■ EXERCISE GOAL ■
Only these lines, please: the first one of the records through the one containing "Многие ребята после", retyped exactly, both ends included and pictures omitted.

■ SOURCE RECORDS ■

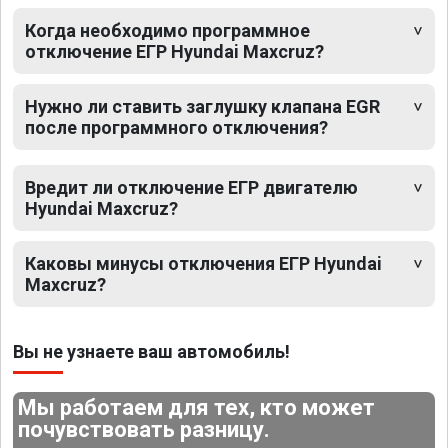
Когда необходимо программное
отключение ЕГР Hyundai Maxcruz?
Нужно ли ставить заглушку клапана EGR
после программного отключения?
Вредит ли отключение ЕГР двигателю
Hyundai Maxcruz?
Каковы минусы отключения ЕГР Hyundai
Maxcruz?
Вы не узнаете ваш автомобиль!
Мы работаем для тех, кто может
почувствовать разницу.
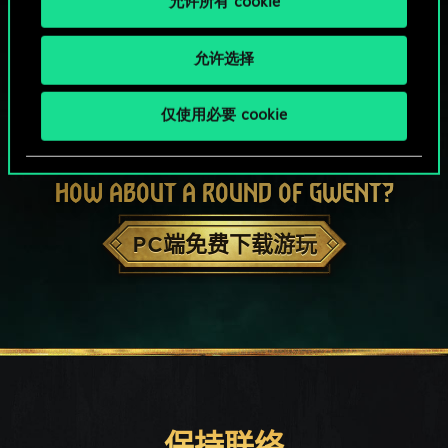
允许所有 cookie
允许选择
仅使用必要 cookie
HOW ABOUT A ROUND OF GWENT?
PC端免费下载游玩
保持联络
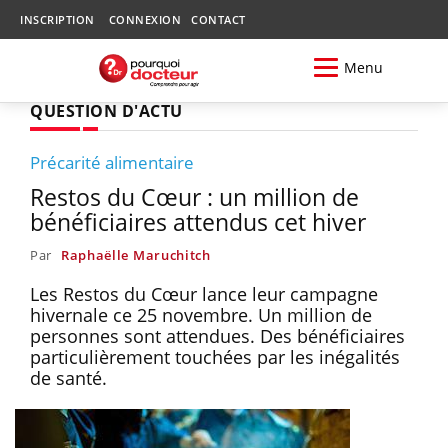
INSCRIPTION
CONNEXION
CONTACT
Menu
QUESTION D'ACTU
Précarité alimentaire
Restos du Cœur : un million de
bénéficiaires attendus cet hiver
Par
Raphaëlle Maruchitch
Les Restos du Cœur lance leur campagne
hivernale ce 25 novembre. Un million de
personnes sont attendues. Des bénéficiaires
particulièrement touchées par les inégalités
de santé.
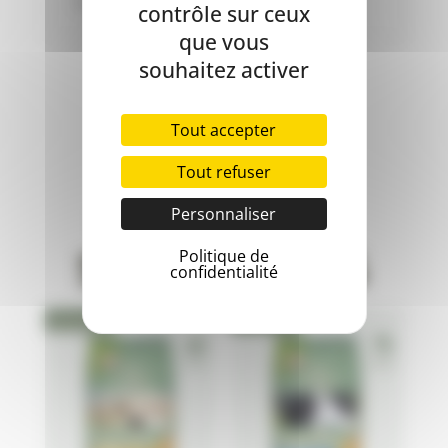
cellulose brute: 1%, Humidité: 18%
contrôle sur ceux
que vous
souhaitez activer
Tout accepter
Tout refuser
Produits
Personnaliser
similaires
Politique de
confidentialité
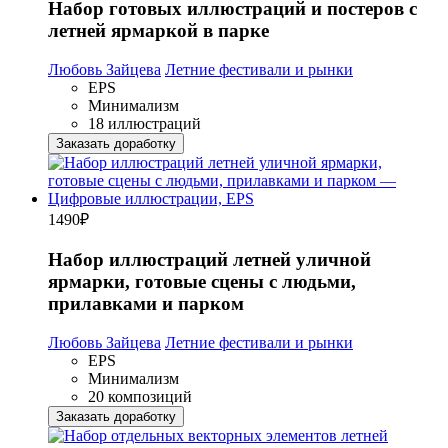
Набор готовых иллюстраций и постеров с
летней ярмаркой в парке
Любовь Зайцева
Летние фестивали и рынки
EPS
Минимализм
18 иллюстраций
Заказать доработку
1490
₽
Набор иллюстраций летней уличной
ярмарки, готовые сцены с людьми,
прилавками и парком
Любовь Зайцева
Летние фестивали и рынки
EPS
Минимализм
20 композиций
Заказать доработку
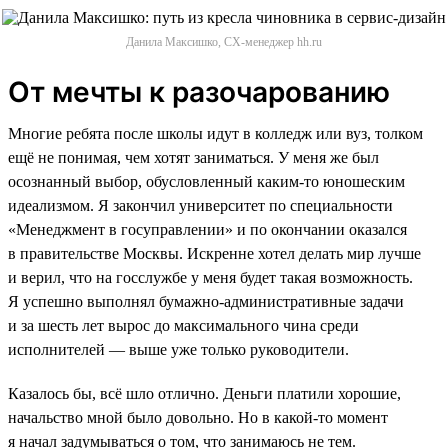
Данила Максишко, CX-менеджер hh.ru
От мечты к разочарованию
Многие ребята после школы идут в колледж или вуз, толком
ещё не понимая, чем хотят заниматься. У меня же был
осознанный выбор, обусловленный каким-то юношеским
идеализмом. Я закончил университет по специальности
«Менеджмент в госуправлении» и по окончании оказался
в правительстве Москвы. Искренне хотел делать мир лучше
и верил, что на госслужбе у меня будет такая возможность.
Я успешно выполнял бумажно-административные задачи
и за шесть лет вырос до максимального чина среди
исполнителей — выше уже только руководители.
Казалось бы, всё шло отлично. Деньги платили хорошие,
начальство мной было довольно. Но в какой-то момент
я начал задумываться о том, что занимаюсь не тем.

■ ANSWER TO THIS PROBLEM ■
Когда необходимо программное
отключение ЕГР Hyundai Maxcruz?
Нужно ли ставить заглушку клапана EGR
после программного отключения?
Вредит ли отключение ЕГР двигателю
Hyundai Maxcruz?
Каковы минусы отключения ЕГР Hyundai
Maxcruz?
Вы не узнаете ваш автомобиль!
Мы работаем для тех, кто может
почувствовать разницу.
允许所有 cookie
允许选择
仅使用必要 cookie
HOW ABOUT A ROUND OF GWENT?
PC端免费下载游玩
保持联络
INSCRIPTION
CONNEXION
CONTACT
Menu
QUESTION D'ACTU
Précarité alimentaire
Restos du Cœur : un million de
bénéficiaires attendus cet hiver
Par
Raphaëlle Maruchitch
Les Restos du Cœur lance leur campagne
hivernale ce 25 novembre. Un million de
personnes sont attendues. Des bénéficiaires
particulièrement touchées par les inégalités
de santé.
cellulose brute: 1%, Humidité: 18%
contrôle sur ceux
que vous
souhaitez activer
Tout accepter
Tout refuser
Produits
Personnaliser
similaires
Politique de
confidentialité
Набор готовых иллюстраций и постеров с
летней ярмаркой в парке
Любовь Зайцева
Летние фестивали и рынки
EPS
Минимализм
18 иллюстраций
Заказать доработку
1490
₽
Набор иллюстраций летней уличной
ярмарки, готовые сцены с людьми,
прилавками и парком
Любовь Зайцева
Летние фестивали и рынки
EPS
Минимализм
20 композиций
Заказать доработку
Данила Максишко, CX-менеджер hh.ru
От мечты к разочарованию
Многие ребята после школы идут в колледж или вуз, толком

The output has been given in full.